APAC Businesses Go With The ‘Flow’

Seamless, frictionless, and smooth: Giving consumers what they want without delay is the goal for many organisations on the path to digital transformation and reshaping the customer experience. Enter “flow design.”

APAC Businesses Go With The ‘Flow’

by Nicole Manktelow

Posted on 10-11-2018

This article is part of our October 2018 series about the state of design and creativity. Click here for more.

Seamless, frictionless, and smooth: Giving consumers what they want without delay is the goal for many organisations on the path to digital transformation and reshaping the customer experience. Enter “flow design.”

“Understanding the flow of your customers, staff, and users is key to being able to design clean and clear experiences,” said Adam Faulkner, experience design director at Australian agency BlueEgg.“Understanding how users interact and engage means you can identify pain points within a flow and seek to improve the experience.”

According to Shreya Nayak, independent management consultant for Fortune 500 companies and British Council Future Global Leader, flow design ultimately leads to business success, thanks to the agility and responsiveness that ensues.

“This kind of model enables businesses to map customer journeys, and this, in turn, informs their strategy,” Nayak told CMO.com. “Today, people expect great experiences along with great products. Flow equips the key organizational stakeholders and teams with the knowledge needed to respond rapidly to customer needs and stay on top.”

At Your Service

In a physical retail setting, flow design can begin with a service area at the front of a store that features automation and self-service methods–think high-tech kiosks, mobile payment platforms, sensors, and facial recognition, to name a few. These can be more cost-effective while also providing customers with dynamic access to products without having to wait for assistance or in a queue.

Or how about a fully automated store?
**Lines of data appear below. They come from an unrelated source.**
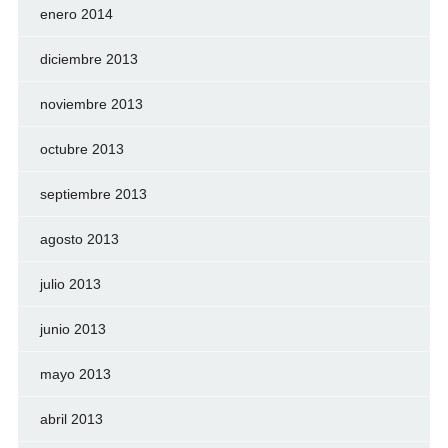
enero 2014
diciembre 2013
noviembre 2013
octubre 2013
septiembre 2013
agosto 2013
julio 2013
junio 2013
mayo 2013
abril 2013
Such is the case for Beijing clothing retailer JD.com–its first opened almost a year ago, followed by fellow Chinese giants Alibaba and Tencent. Beijing also has 24-hour staff-less bookstores, with automated 7-Eleven convenience stores opening in Taiwan and South Korea.
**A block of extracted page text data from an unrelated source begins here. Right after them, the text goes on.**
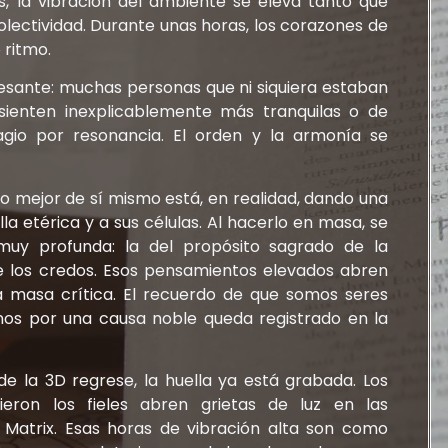
, la vibración del ambiente se eleva tanto que
 colectividad. Durante unas horas, los corazones de
 ritmo.
esante: muchas personas que ni siquiera estaban
e sienten inexplicablemente más tranquilas o de
gio por resonancia. El orden y la armonía se
 mejor de sí mismo está, en realidad, dando una
lla etérica y a sus células. Al hacerlo en masa, se
muy profunda: la del propósito sagrado de la
 los credos. Esos pensamientos elevados abren
la masa crítica. El recuerdo de que somos seres
os por una causa noble queda registrado en la
de la 3D regrese, la huella ya está grabada. Los
eron los fieles abren grietas de luz en las
Matrix. Esas horas de vibración alta son como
In these setups, customers typically use an app, choose the products they want, and leave. Store systems identify which products have been taken, and customers’ accounts are charged. India is also expecting its first staff-less store from Watasale in Kerala, allowing customers to purchase by scanned QR codes with their smartphones.
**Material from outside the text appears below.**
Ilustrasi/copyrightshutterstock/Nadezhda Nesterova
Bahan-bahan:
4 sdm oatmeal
Global retail giants Amazon, Walmart, and Apple also have recognised that waiting and stop-start experiences can be inefficient. They have iterated their offerings using flow principles, with Amazon Go perhaps the most high-profile example of “just walk out” retail.

Singapore telco Circles.Life incorporates flow design principles into its digital-only operations, too.

“Your product needs to have a ‘wow’ factor, be personalised, and be presented in a simple manner with a smoother user journey,” said Gaurav Gupta, senior manager for omnichannel at Circles.Life. “If a customer doesn’t need to make too many clicks, doesn’t have to jump back and forth, doesn’t have to change devices, and we can track every single interaction across a whole user journey, then we’ve created a good experience.”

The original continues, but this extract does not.